Rothman Orthopaedic Institute's Dr. Anthony Romeo: 3 core concepts of building a successful business

Anthony Romeo, MD, became chief of orthopedics for Philadelphia-based Rothman Orthopaedic Institute's New York division earlier this year after spending nearly 25 years practicing orthopedics in Chicago. 


As the head of Rothman's New York division, Dr. Romeo is responsible for cultivating a relationship with New Hyde Park, N.Y.-based Northwell Health, the practice's New York health system affiliate and growing the organization's presence in the state.

Here are Dr. Romeo's three key elements of building a successful business.

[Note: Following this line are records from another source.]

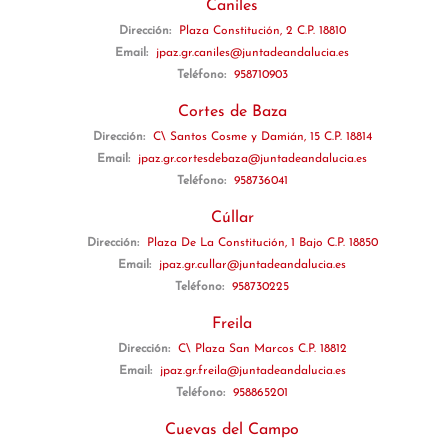
Caniles
Dirección:
Plaza Constitución, 2 C.P. 18810
Email:
jpaz.gr.caniles@juntadeandalucia.es
Teléfono:
958710903
Cortes de Baza
Dirección:
C\ Santos Cosme y Damián, 15 C.P. 18814
Email:
jpaz.gr.cortesdebaza@juntadeandalucia.es
Teléfono:
958736041
Cúllar
Dirección:
Plaza De La Constitución, 1 Bajo C.P. 18850
Email:
jpaz.gr.cullar@juntadeandalucia.es
Teléfono:
958730225
Freila
Dirección:
C\ Plaza San Marcos C.P. 18812
Email:
jpaz.gr.freila@juntadeandalucia.es
Teléfono:
958865201
Cuevas del Campo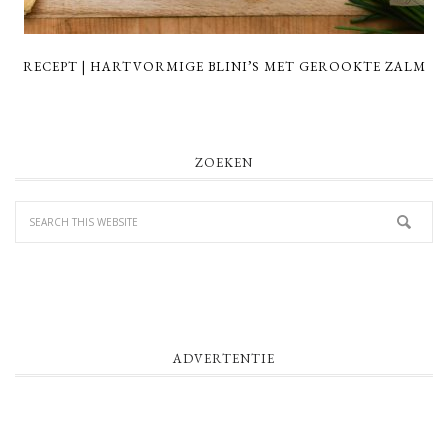
RECEPT | HARTVORMIGE BLINI’S MET GEROOKTE ZALM
PRIMARY
ZOEKEN
SIDEBAR
ADVERTENTIE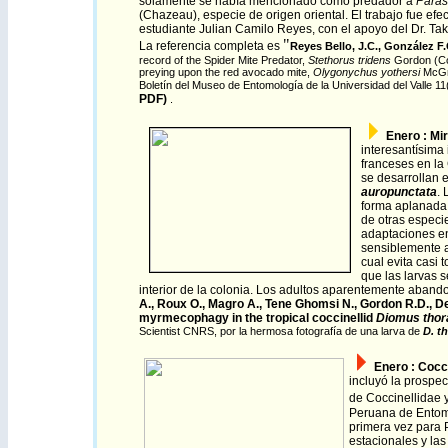
solamente se había mencionado como predador a
Parast
(Chazeau), especie de origen oriental. El trabajo fue ef
estudiante Julian Camilo Reyes, con el apoyo del Dr. Ta
"
La referencia completa es
Reyes Bello, J.C., González F.
record of the Spider Mite Predator,
Stethorus tridens
Gordon (Col
preying upon the red avocado mite,
Olygonychus yothersi
McGr
Boletín del Museo de Entomología de la Universidad del Valle 11
PDF)
.
Enero
:
Mi
interesantísima
franceses en la
se desarrollan 
auropunctata
. 
forma aplanada 
de otras especi
adaptaciones en
sensiblemente a 
cual evita casi 
que las larvas 
interior de la colonia. Los adultos aparentemente aband
A., Roux O., Magro A., Tene Ghomsi N., Gordon R.D., D
myrmecophagy in the tropical coccinellid
Diomus thor
Scientist CNRS, por la hermosa fotografía de una larva de
D. t
Enero
: Cocc
incluyó la prospe
de Coccinellidae 
Peruana de Entomo
primera vez para P
estacionales y las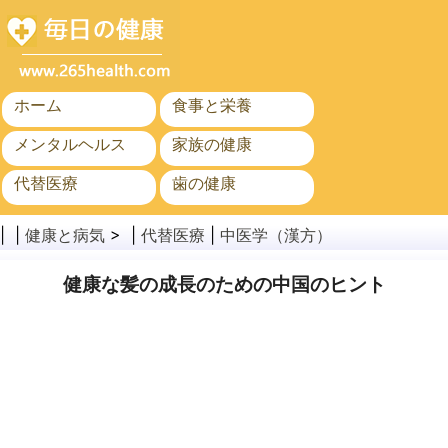
ホーム
食事と栄養
メンタルヘルス
家族の健康
代替医療
歯の健康
がん
公衆衛生と安全
| |
健康と病気
> |
代替医療
|
中医学（漢方）
健康な髪の成長のための中国のヒント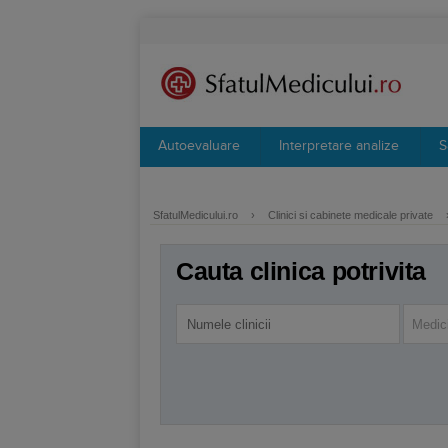
Autoevaluare
Interpretare analize
S
SfatulMedicului.ro
›
Clinici si cabinete medicale private
Cauta clinica potrivita
Medic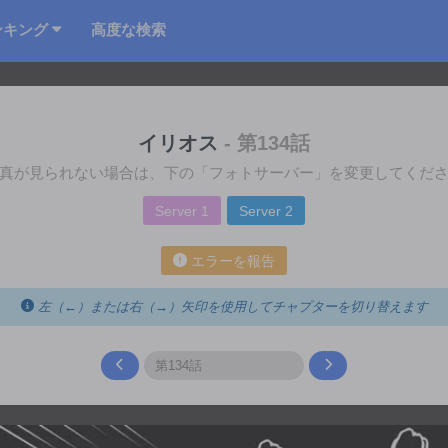
ンキング
高度な検索
イリオス
- 第134話
真が見られない場合は、下の「フォトサーバー」を変更してくだ
Server 1
Server 2
エラーを報告
左（←）または右（→）矢印を使用してチャプターを切り替えます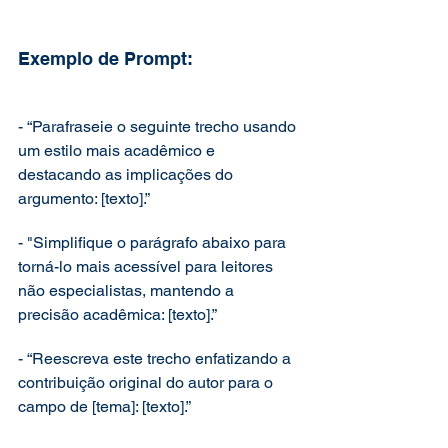
Exemplo de Prompt:
- “Parafraseie o seguinte trecho usando 
um estilo mais acadêmico e 
destacando as implicações do 
argumento: [texto].”
- "Simplifique o parágrafo abaixo para 
torná-lo mais acessível para leitores 
não especialistas, mantendo a 
precisão acadêmica: [texto].”
- “Reescreva este trecho enfatizando a 
contribuição original do autor para o 
campo de [tema]: [texto].”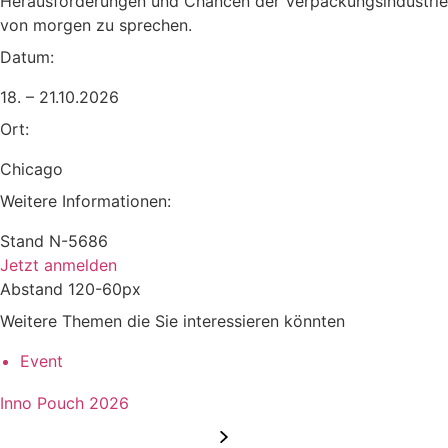
Herausforderungen und Chancen der Verpackungsindustrie
von morgen zu sprechen.
Datum:
18. – 21.10.2026
Ort:
Chicago
Weitere Informationen:
Stand N-5686
Jetzt anmelden
Abstand 120-60px
Weitere Themen die Sie interessieren könnten
Event
Inno Pouch 2026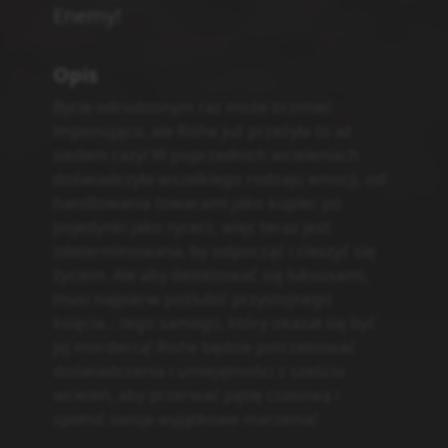
Fantasy
Romance
Powiązane serie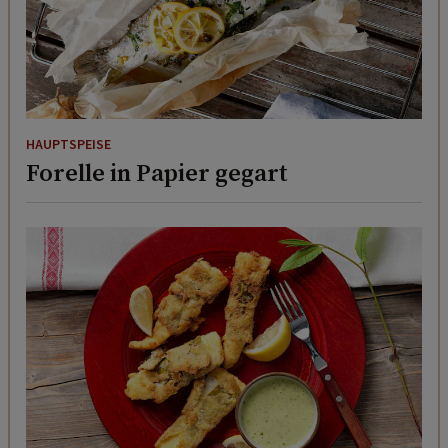
HAUPTSPEISE
Forelle in Papier gegart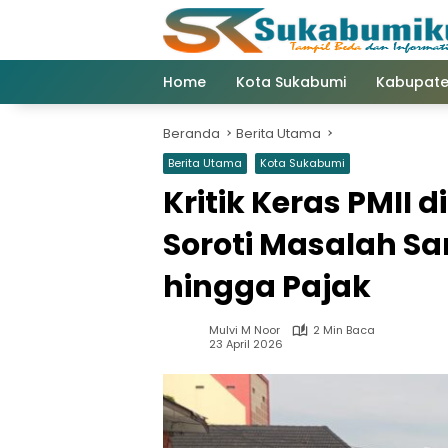
Langsung
ke
konten
Home
Kota Sukabumi
Kabupate
Beranda
Berita Utama
Berita Utama
Kota Sukabumi
Kritik Keras PMII 
Soroti Masalah S
hingga Pajak
Mulvi M Noor
2 Min Baca
23 April 2026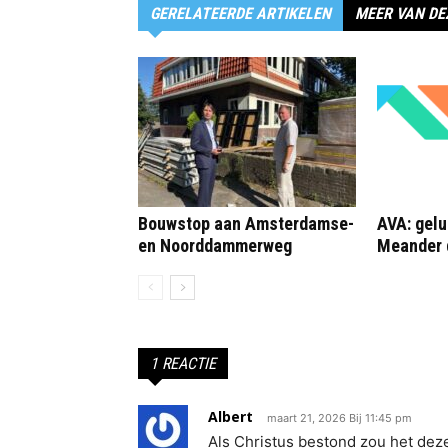
GERELATEERDE ARTIKELEN
MEER VAN DE
Bouwstop aan Amsterdamse-
AVA: gelu
en Noorddammerweg
Meander 
1 REACTIE
Albert
maart 21, 2026 Bij 11:45 pm
Als Christus bestond zou het deze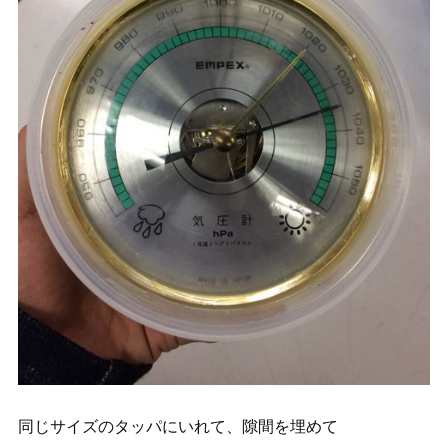
同じサイズのタッパにいれて、隙間を埋めて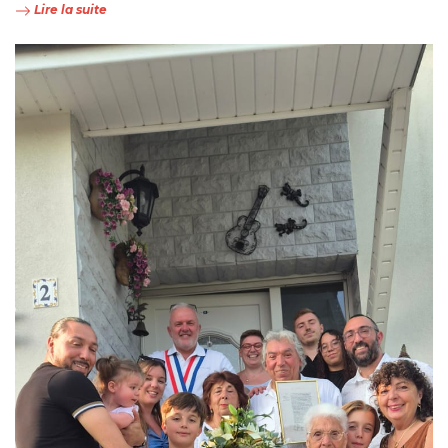
Lire la suite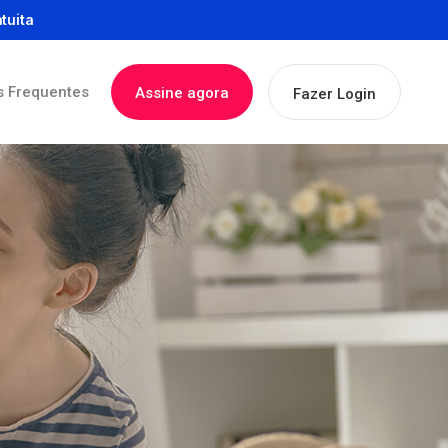
tuita
s Frequentes
Assine agora
Fazer Login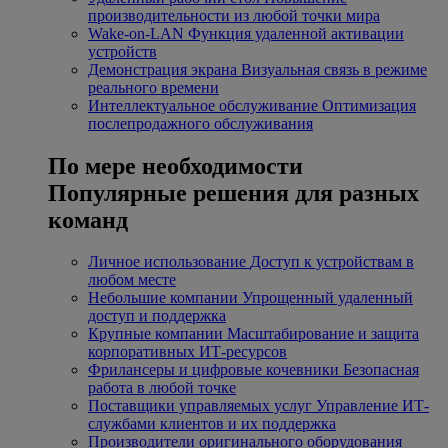
производительности из любой точки мира
Wake-on-LAN
Функция удаленной активации
устройств
Демонстрация экрана
Визуальная связь в режиме
реального времени
Интеллектуальное обслуживание
Оптимизация
послепродажного обслуживания
По мере необходимости
Популярные решения для разных
команд
Личное использование
Доступ к устройствам в
любом месте
Небольшие компании
Упрощенный удаленный
доступ и поддержка
Крупные компании
Масштабирование и защита
корпоративных ИТ-ресурсов
Фрилансеры и цифровые кочевники
Безопасная
работа в любой точке
Поставщики управляемых услуг
Управление ИТ-
службами клиентов и их поддержка
Производители оригинального оборудования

1. If you're going to start a business, you have to have direction and a clear vision of where you want to go. That is your compass and dictates all of your decisions. The leaders of your organization and all those who work with you must agree to the vision. It begins as a dream, then becomes a goal and then becomes reality. Having a vision will guide the decisions that culminate in your business.

2. You have to have strong leadership. The leader of your business must be a person you trust, and a person that has integrity. This person must talk the talk and walk the walk, so the other people in the organization are willing to give 100 percent on their behalf, because they know the leader is doing the same thing. You have to have a person in the leadership position that will bring the company forward.

3. It's clever to have new technology, a great business model or a unique way of doing things, but relationships equal results. You have to have the ability to develop the relationships with people who are key to success in your business. That may be your customers, partners or people you affiliate with as you grow.

In our situation, we have an affiliation with Northwell Health, which is the largest employer in the state of New York and includes more than 100 orthopedic surgeons. We affiliated with them because we developed a relationship with their CEO and administrators that was built on similar principles and incentives. Strong relationships make a difference. There are so many key decisions made in business based on the fact that the person making the decision agrees with or finds uniformity with the other person in the relationship. It doesn't always make sense financially to begin, but if it ends up making sense financially in the end, people call the leader a visionary.

Passion is also important, and we all have passion for something, but it's not easy to execute on passion. You won't accomplish your goals without a vision, leadership and relationships. I try to work on this every day within our organization and share these ideas with my colleagues to make sure we're all on the same page.

Every day I think about these things: How can I make people see the vision? How can I be a better leader? And what relationships do I need to work on today? I think that will be the secret sauce that will make the organization successful. It won't be easy, but people will be amazed at what we accomplish.